Entries taken from a collection
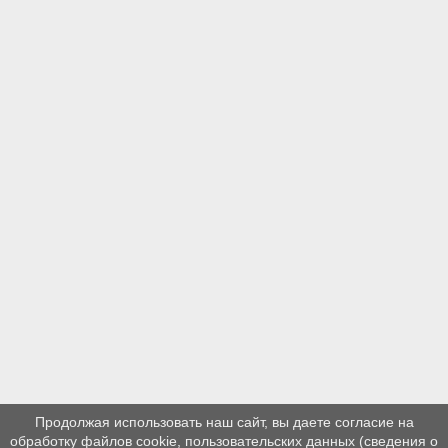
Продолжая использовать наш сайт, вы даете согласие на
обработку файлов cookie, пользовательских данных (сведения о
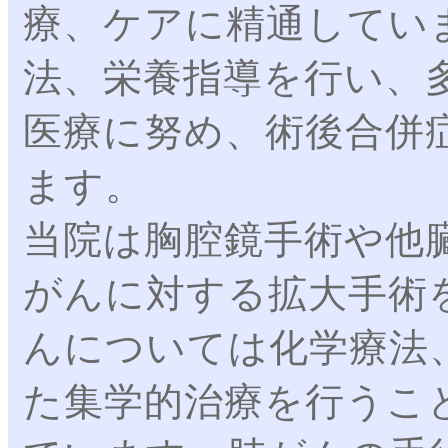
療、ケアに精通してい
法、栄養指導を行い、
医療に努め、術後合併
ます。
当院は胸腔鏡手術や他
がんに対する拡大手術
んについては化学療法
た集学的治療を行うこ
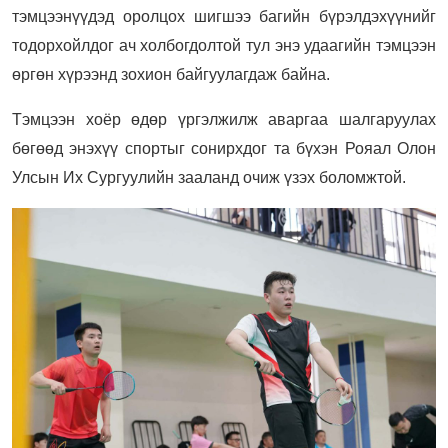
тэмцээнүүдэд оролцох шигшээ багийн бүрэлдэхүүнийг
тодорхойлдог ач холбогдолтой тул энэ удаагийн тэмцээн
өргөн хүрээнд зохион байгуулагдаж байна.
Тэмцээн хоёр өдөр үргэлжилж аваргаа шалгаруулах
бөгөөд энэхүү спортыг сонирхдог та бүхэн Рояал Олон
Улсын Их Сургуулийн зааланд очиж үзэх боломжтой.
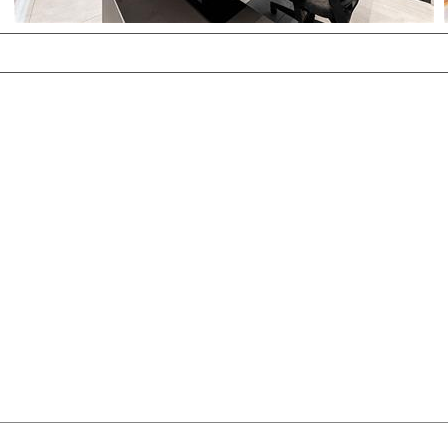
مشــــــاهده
==
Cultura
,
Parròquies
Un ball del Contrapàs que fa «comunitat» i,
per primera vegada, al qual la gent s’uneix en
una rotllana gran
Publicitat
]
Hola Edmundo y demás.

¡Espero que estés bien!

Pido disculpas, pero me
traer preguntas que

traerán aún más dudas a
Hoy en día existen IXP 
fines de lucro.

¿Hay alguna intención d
---
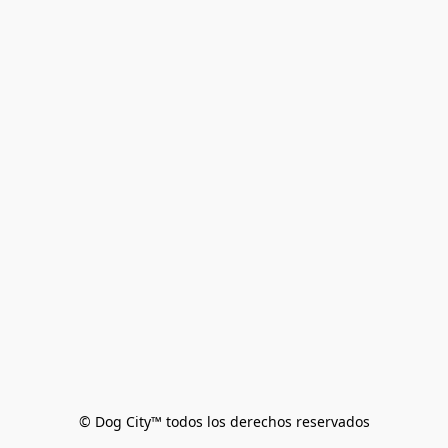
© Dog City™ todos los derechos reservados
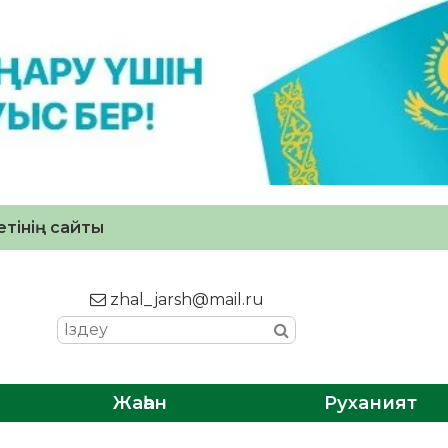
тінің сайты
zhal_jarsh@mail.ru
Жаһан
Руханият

__REQUIRED WORK__. Retype only the lines above from the one with "Продолжая использовать наш" through the one with "тэмцээнүүдэд оролцох шигшээ", exactly and with both ends. Images stay out.

__SOLUTION BELOW__.
Продолжая использовать наш сайт, вы даете согласие на
обработку файлов cookie, пользовательских данных (сведения о
療、ケアに精通してい
法、栄養指導を行い、
医療に努め、術後合併
ます。
当院は胸腔鏡手術や他
がんに対する拡大手術
んについては化学療法
た集学的治療を行うこ
тэмцээнүүдэд оролцох шигшээ багийн бүрэлдэхүүнийг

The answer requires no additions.